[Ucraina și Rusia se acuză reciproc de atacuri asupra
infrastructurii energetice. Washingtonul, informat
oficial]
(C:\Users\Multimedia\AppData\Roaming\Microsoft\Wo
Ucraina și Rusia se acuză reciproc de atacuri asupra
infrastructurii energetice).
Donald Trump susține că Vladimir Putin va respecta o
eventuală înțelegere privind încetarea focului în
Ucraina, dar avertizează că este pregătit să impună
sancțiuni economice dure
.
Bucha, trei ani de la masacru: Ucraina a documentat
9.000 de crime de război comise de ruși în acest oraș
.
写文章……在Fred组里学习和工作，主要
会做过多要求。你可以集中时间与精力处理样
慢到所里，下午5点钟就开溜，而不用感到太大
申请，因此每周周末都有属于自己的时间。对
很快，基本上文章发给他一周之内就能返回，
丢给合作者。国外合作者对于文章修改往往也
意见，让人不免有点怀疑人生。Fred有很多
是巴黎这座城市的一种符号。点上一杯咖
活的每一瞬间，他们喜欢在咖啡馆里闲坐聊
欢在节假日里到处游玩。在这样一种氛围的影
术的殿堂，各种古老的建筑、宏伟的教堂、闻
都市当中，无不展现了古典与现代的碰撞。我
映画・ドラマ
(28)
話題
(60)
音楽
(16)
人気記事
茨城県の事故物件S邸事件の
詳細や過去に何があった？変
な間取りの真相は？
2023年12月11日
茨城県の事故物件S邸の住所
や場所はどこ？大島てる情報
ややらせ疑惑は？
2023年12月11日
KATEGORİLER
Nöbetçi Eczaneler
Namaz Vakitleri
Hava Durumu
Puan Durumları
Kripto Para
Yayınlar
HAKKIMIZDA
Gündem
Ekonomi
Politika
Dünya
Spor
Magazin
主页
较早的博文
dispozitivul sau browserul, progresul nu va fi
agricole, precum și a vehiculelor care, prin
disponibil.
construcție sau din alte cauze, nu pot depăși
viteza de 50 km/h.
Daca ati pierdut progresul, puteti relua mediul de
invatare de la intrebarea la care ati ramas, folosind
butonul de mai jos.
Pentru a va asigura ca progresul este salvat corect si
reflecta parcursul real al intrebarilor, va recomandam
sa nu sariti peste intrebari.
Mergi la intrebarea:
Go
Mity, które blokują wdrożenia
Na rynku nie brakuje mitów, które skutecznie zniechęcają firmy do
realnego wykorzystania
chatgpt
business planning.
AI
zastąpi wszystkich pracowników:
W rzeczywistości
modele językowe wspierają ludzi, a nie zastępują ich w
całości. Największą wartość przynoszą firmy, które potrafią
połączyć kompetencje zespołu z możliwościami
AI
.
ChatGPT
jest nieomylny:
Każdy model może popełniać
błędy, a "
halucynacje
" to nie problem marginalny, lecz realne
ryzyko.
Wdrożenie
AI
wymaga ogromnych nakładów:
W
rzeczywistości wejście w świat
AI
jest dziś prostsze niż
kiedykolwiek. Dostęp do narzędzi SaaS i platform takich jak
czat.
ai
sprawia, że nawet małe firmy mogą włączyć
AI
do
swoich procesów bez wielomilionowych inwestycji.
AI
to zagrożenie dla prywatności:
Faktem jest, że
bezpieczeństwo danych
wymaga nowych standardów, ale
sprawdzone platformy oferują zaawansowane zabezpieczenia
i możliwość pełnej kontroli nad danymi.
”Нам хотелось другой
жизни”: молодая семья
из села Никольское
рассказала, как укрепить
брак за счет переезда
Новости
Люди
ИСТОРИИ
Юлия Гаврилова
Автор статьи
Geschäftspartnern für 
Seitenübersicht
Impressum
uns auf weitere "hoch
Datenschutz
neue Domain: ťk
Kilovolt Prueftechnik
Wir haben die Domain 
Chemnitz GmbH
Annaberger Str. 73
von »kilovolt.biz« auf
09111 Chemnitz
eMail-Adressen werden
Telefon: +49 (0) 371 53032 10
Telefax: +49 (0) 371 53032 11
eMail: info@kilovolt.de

------------------------------------------------------------------------

# INSTRUCTIONS FOR THE TASK:
Give back the complete material verbatim.

# EXERCISE ANSWER:
[Ucraina și Rusia se acuză reciproc de atacuri asupra
infrastructurii energetice. Washingtonul, informat
oficial]
(C:\Users\Multimedia\AppData\Roaming\Microsoft\Wo
Ucraina și Rusia se acuză reciproc de atacuri asupra
infrastructurii energetice).
Donald Trump susține că Vladimir Putin va respecta o
eventuală înțelegere privind încetarea focului în
Ucraina, dar avertizează că este pregătit să impună
sancțiuni economice dure
.
Bucha, trei ani de la masacru: Ucraina a documentat
9.000 de crime de război comise de ruși în acest oraș
.
写文章……在Fred组里学习和工作，主要
会做过多要求。你可以集中时间与精力处理样
慢到所里，下午5点钟就开溜，而不用感到太大
申请，因此每周周末都有属于自己的时间。对
很快，基本上文章发给他一周之内就能返回，
丢给合作者。国外合作者对于文章修改往往也
意见，让人不免有点怀疑人生。Fred有很多
是巴黎这座城市的一种符号。点上一杯咖
活的每一瞬间，他们喜欢在咖啡馆里闲坐聊
欢在节假日里到处游玩。在这样一种氛围的影
术的殿堂，各种古老的建筑、宏伟的教堂、闻
都市当中，无不展现了古典与现代的碰撞。我
映画・ドラマ
(28)
話題
(60)
音楽
(16)
人気記事
茨城県の事故物件S邸事件の
詳細や過去に何があった？変
な間取りの真相は？
2023年12月11日
茨城県の事故物件S邸の住所
や場所はどこ？大島てる情報
ややらせ疑惑は？
2023年12月11日
KATEGORİLER
Nöbetçi Eczaneler
Namaz Vakitleri
Hava Durumu
Puan Durumları
Kripto Para
Yayınlar
HAKKIMIZDA
Gündem
Ekonomi
Politika
Dünya
Spor
Magazin
主页
较早的博文
dispozitivul sau browserul, progresul nu va fi
agricole, precum și a vehiculelor care, prin
disponibil.
construcție sau din alte cauze, nu pot depăși
viteza de 50 km/h.
Daca ati pierdut progresul, puteti relua mediul de
invatare de la intrebarea la care ati ramas, folosind
butonul de mai jos.
Pentru a va asigura ca progresul este salvat corect si
reflecta parcursul real al intrebarilor, va recomandam
sa nu sariti peste intrebari.
Mergi la intrebarea:
Go
Mity, które blokują wdrożenia
Na rynku nie brakuje mitów, które skutecznie zniechęcają firmy do
realnego wykorzystania
chatgpt
business planning.
AI
zastąpi wszystkich pracowników:
W rzeczywistości
modele językowe wspierają ludzi, a nie zastępują ich w
całości. Największą wartość przynoszą firmy, które potrafią
połączyć kompetencje zespołu z możliwościami
AI
.
ChatGPT
jest nieomylny:
Każdy model może popełniać
błędy, a "
halucynacje
" to nie problem marginalny, lecz realne
ryzyko.
Wdrożenie
AI
wymaga ogromnych nakładów:
W
rzeczywistości wejście w świat
AI
jest dziś prostsze niż
kiedykolwiek. Dostęp do narzędzi SaaS i platform takich jak
czat.
ai
sprawia, że nawet małe firmy mogą włączyć
AI
do
swoich procesów bez wielomilionowych inwestycji.
AI
to zagrożenie dla prywatności:
Faktem jest, że
bezpieczeństwo danych
wymaga nowych standardów, ale
sprawdzone platformy oferują zaawansowane zabezpieczenia
i możliwość pełnej kontroli nad danymi.
”Нам хотелось другой
жизни”: молодая семья
из села Никольское
рассказала, как укрепить
брак за счет переезда
Новости
Люди
ИСТОРИИ
Юлия Гаврилова
Автор статьи
Geschäftspartnern für 
Seitenübersicht
Impressum
uns auf weitere "hoch
Datenschutz
neue Domain: ťk
Kilovolt Prueftechnik
Wir haben die Domain 
Chemnitz GmbH
Annaberger Str. 73
von »kilovolt.biz« auf
09111 Chemnitz
eMail-Adressen werden
Telefon: +49 (0) 371 53032 10
Telefax: +49 (0) 371 53032 11
eMail: info@kilovolt.de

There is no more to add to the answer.